I know many of them will be disappointed that the show isn't returning, but all good things come to an end.

We must remember too that the remit of BBC Three is to encourage and support new talent, to give them opportunities to make television, to test out new ideas and formats. In that sense, Being Human is perhaps a victim of its own success. We can't really call ourselves a new show any more, and much as I'd like to think of myself as a young, thrusting, new talent and not a bitter old war horse, the reality is we have a duty to move aside and make space for the next Being Human.

But much like the cast change from seasons 3 to 4, we viewed the news as an opportunity. It meant I could actually write a climax for the show, instead of it just popping out to the shops at the end of season 5 and never coming back. You've no idea how rare that is in television, and what a great opportunity it is to write something suitably definitive and satisfactory.

Consequently, we've created what I hope you'll agree is an epic, thrilling, and shocking finale that'll keep the fans guessing and speculating for years to come.

Then Being Human will belong to them. Once the credits on episode 6 roll, the future of all those characters will exist in the imagination of the audience, to do with as they please.
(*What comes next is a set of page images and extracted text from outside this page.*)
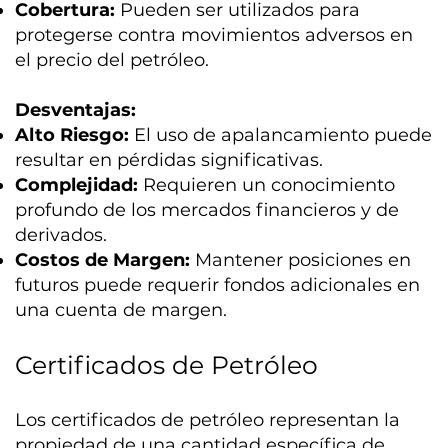
Cobertura:
Pueden ser utilizados para
protegerse contra movimientos adversos en
el precio del petróleo.
Desventajas:
Alto Riesgo:
El uso de apalancamiento puede
resultar en pérdidas significativas.
Complejidad:
Requieren un conocimiento
profundo de los mercados financieros y de
derivados.
Costos de Margen:
Mantener posiciones en
futuros puede requerir fondos adicionales en
una cuenta de margen.
Certificados de Petróleo
Los certificados de petróleo representan la
propiedad de una cantidad específica de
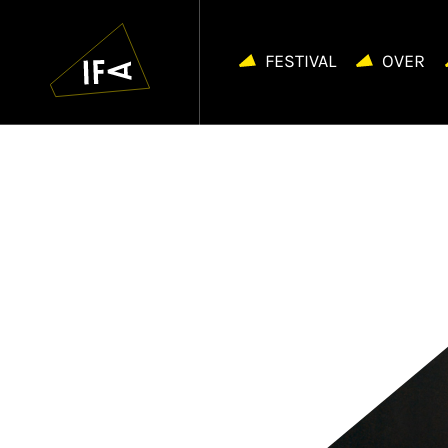
IFA
Navigatie
overslaan
FESTIVAL
OVER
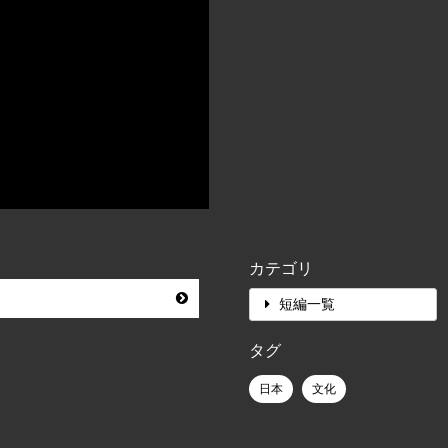
カテゴリ
短編一覧
タグ
日本
文化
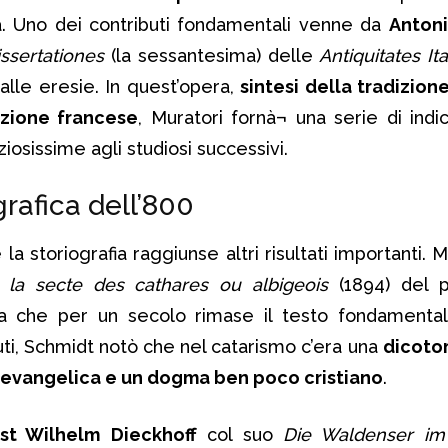
a. Uno dei contributi fondamentali venne da
Antoni
issertationes
(la sessantesima) delle
Antiquitates It
alle eresie. In quest’opera,
sintesi della tradizione
izione francese
, Muratori fornà¬ una serie di indic
ziosissime agli studiosi successivi.
grafica dell’800
a storiografia raggiunse altri risultati importanti. M
la secte des cathares ou albigeois
(1894) del p
a che per un secolo rimase il testo fondamental
buti, Schmidt notò che nel catarismo c’era una
dicoto
evangelica e un dogma ben poco cristiano
.
st Wilhelm
Dieckhoff
col suo
Die Waldenser im 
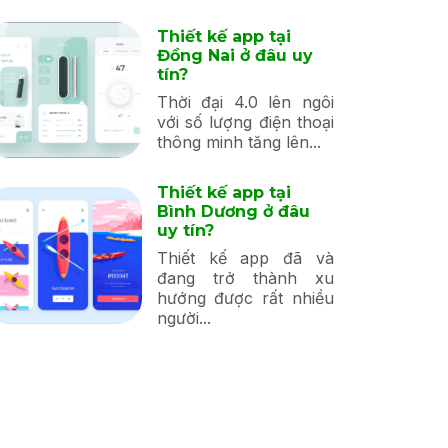
Thiết kế app tại
Đồng Nai ở đâu uy
tín?
Thời đại 4.0 lên ngôi
với số lượng điện thoại
thông minh tăng lên...
Thiết kế app tại
Bình Dương ở đâu
uy tín?
Thiết kế app đã và
đang trở thành xu
hướng được rất nhiều
người...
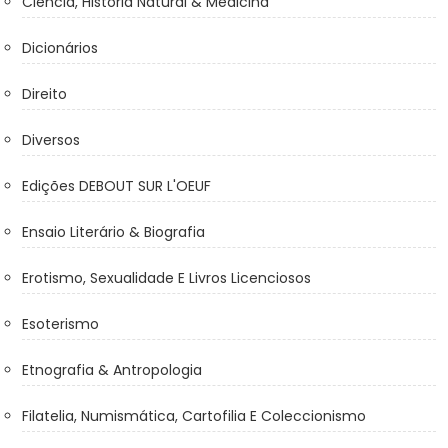
Ciência, História Natural & Medicina
Dicionários
Direito
Diversos
Edições DEBOUT SUR L'OEUF
Ensaio Literário & Biografia
Erotismo, Sexualidade E Livros Licenciosos
Esoterismo
Etnografia & Antropologia
Filatelia, Numismática, Cartofilia E Coleccionismo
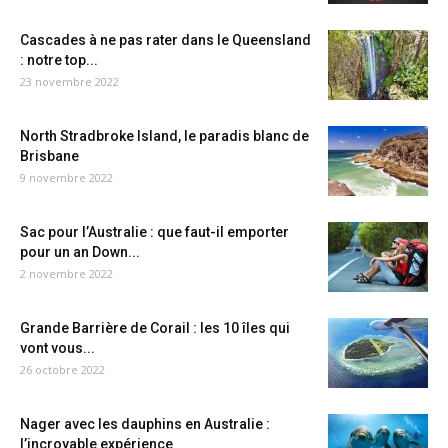
Cascades à ne pas rater dans le Queensland
: notre top...
23 novembre 2022
North Stradbroke Island, le paradis blanc de
Brisbane
9 novembre 2022
Sac pour l’Australie : que faut-il emporter
pour un an Down...
2 novembre 2022
Grande Barrière de Corail : les 10 îles qui
vont vous...
26 octobre 2022
Nager avec les dauphins en Australie :
l’incroyable expérience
But in a way, the show always did belong to the fans. Their tenacity, passion, and loyalty are what kept the show going and provided inspiration to everyone working on it.
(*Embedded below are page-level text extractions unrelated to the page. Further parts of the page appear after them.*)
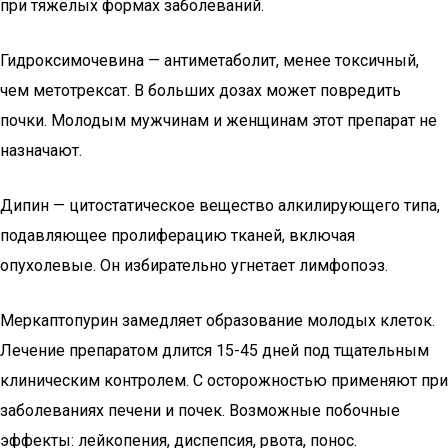
при тяжёлых формах заболеваний.
Гидроксимочевина — антиметаболит, менее токсичный,
чем метотрексат. В больших дозах может повредить
почки. Молодым мужчинам и женщинам этот препарат не
назначают.
Дипин — цитостатическое вещество алкилирующего типа,
подавляющее пролиферацию тканей, включая
опухолевые. Он избирательно угнетает лимфопоэз.
Меркаптопурин замедляет образование молодых клеток.
Лечение препаратом длится 15-45 дней под тщательным
клиническим контролем. С осторожностью применяют при
заболеваниях печени и почек. Возможные побочные
эффекты: лейкопения, диспепсия, рвота, понос.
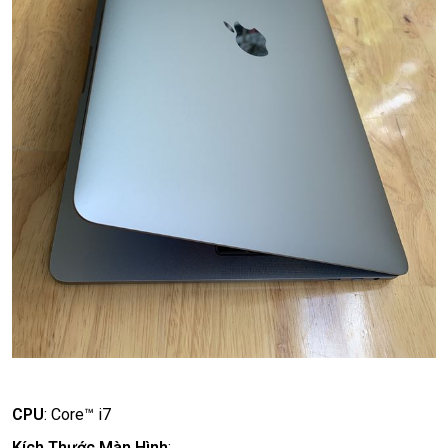
CPU
:
Core™ i7
Kích Thước Màn Hình
:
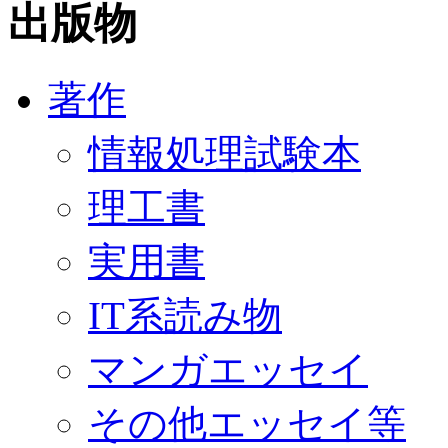
出版物
著作
情報処理試験本
理工書
実用書
IT系読み物
マンガエッセイ
その他エッセイ等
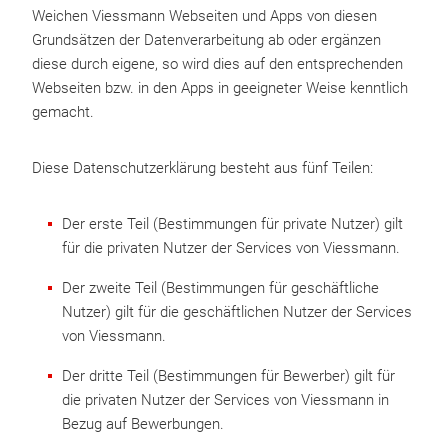
Weichen Viessmann Webseiten und Apps von diesen
Grundsätzen der Datenverarbeitung ab oder ergänzen
diese durch eigene, so wird dies auf den entsprechenden
Webseiten bzw. in den Apps in geeigneter Weise kenntlich
gemacht.
Diese Datenschutzerklärung besteht aus fünf Teilen:
Der erste Teil (Bestimmungen für private Nutzer) gilt
für die privaten Nutzer der Services von Viessmann.
Der zweite Teil (Bestimmungen für geschäftliche
Nutzer) gilt für die geschäftlichen Nutzer der Services
von Viessmann.
Der dritte Teil (Bestimmungen für Bewerber) gilt für
die privaten Nutzer der Services von Viessmann in
Bezug auf Bewerbungen.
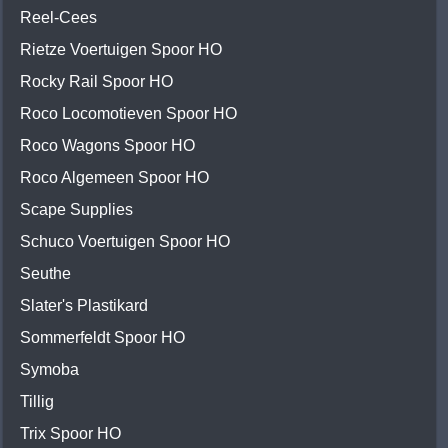
Reel-Cees
Rietze Voertuigen Spoor HO
Rocky Rail Spoor HO
Roco Locomotieven Spoor HO
Roco Wagons Spoor HO
Roco Algemeen Spoor HO
Scape Supplies
Schuco Voertuigen Spoor HO
Seuthe
Slater's Plastikard
Sommerfeldt Spoor HO
Symoba
Tillig
Trix Spoor HO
I'm reminded of the scene in series 3, episode 8, with Mitchell and Herrick sitting in the car looking at the sunset. Herrick asks if Mitchell finds it amazing that soon this world will be theirs. And Mitchell says: "It always was."

(Yeah, and then he stakes him, I know. Ignore that bit.)

Rob Pursey, the show's executive producer, from Touchpaper Television, commented:
Working on Being Human has been a truly great experience. From the first one-hour pilot, all the way through to this climactic series, we've been given real creative freedom and encouragement. It's a credit to BBC Three that such an unusual idea has been allowed to flourish and evolve in its own unique way.

I'd like to take the chance to thank Toby Whithouse for his incredible writing and storytelling; the other screenwriters who've made the series their own; the three producers who've nurtured the show; and the many directors who've helped us establish the show's unique tone. Being Human has also opened the door to new acting talent, including some incredibly exciting younger actors, which is a legacy we all feel proud of. We will miss Being Human, but feel inspired that there is a place for series like this on British television.

BBC Three controller Zai Bennett said:
Being Human has been a fantastic and faithful friend to BBC Three. It's featured some truly exceptional actors and storylines through the years and I'd like to thank Toby and the production team for their vision and passion. However, all good things come to an end and at BBC Three we're committed to breaking new shows and new talent and who better to pass that baton on than Toby?

A trailer emphasising the fact that Series 5 is the show's last one has been released by the BBC:


Episode two of the new - and now final - series will air on Sunday 10th February. Entitled Sticks And Rope, it will go out at 10pm.

Last Sunday's episode drew an average of 731,000 viewers - its lowest first-episode audience since the first series. Series 4's opener had 1.1 million viewers, Series 3's 1.37 million, and Series 2's 1.41 million.